◆ **Instructions to follow**: Find each line in the records below that contains the word "Översikt", and copy it out.

◆ **Provided data**:
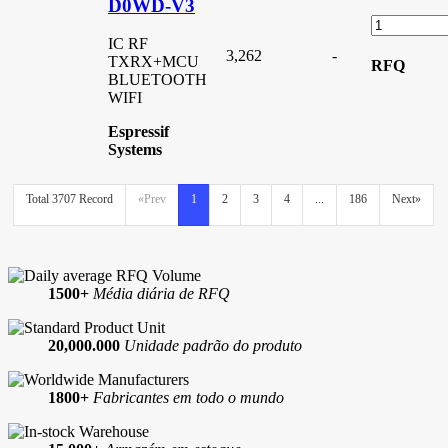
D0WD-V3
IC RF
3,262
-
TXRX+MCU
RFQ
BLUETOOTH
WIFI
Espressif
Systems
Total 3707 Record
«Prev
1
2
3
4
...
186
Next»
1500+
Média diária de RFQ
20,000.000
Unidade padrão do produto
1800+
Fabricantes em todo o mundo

---

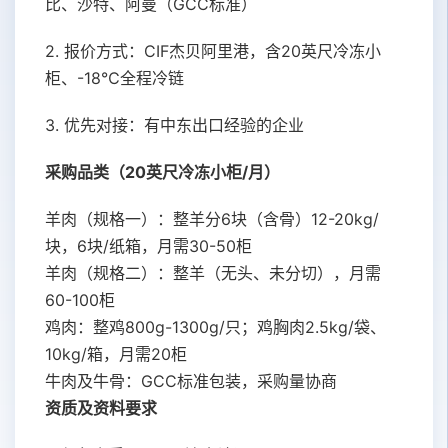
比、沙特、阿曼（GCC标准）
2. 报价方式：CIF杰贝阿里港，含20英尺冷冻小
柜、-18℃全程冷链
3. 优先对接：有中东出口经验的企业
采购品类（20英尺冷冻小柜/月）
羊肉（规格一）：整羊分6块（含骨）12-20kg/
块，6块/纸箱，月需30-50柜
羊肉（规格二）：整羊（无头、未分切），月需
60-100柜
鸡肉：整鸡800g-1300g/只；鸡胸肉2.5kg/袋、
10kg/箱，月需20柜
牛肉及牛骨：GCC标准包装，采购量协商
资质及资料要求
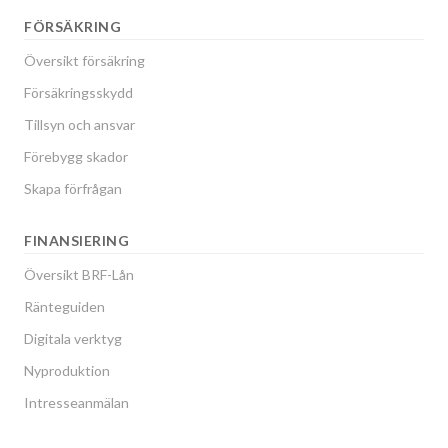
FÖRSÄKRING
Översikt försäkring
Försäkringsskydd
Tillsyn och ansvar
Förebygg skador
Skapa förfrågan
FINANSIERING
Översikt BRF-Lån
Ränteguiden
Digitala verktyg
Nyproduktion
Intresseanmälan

==

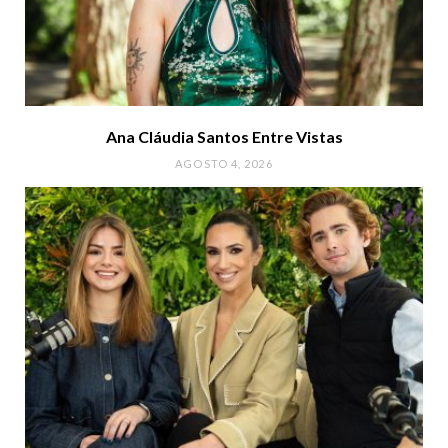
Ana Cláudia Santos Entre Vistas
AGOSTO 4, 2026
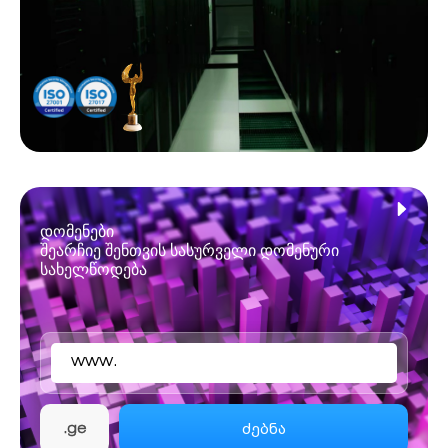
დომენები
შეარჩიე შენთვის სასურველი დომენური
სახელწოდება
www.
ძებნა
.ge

◆ **Exercise answer**:
Översikt försäkring
Översikt BRF-Lån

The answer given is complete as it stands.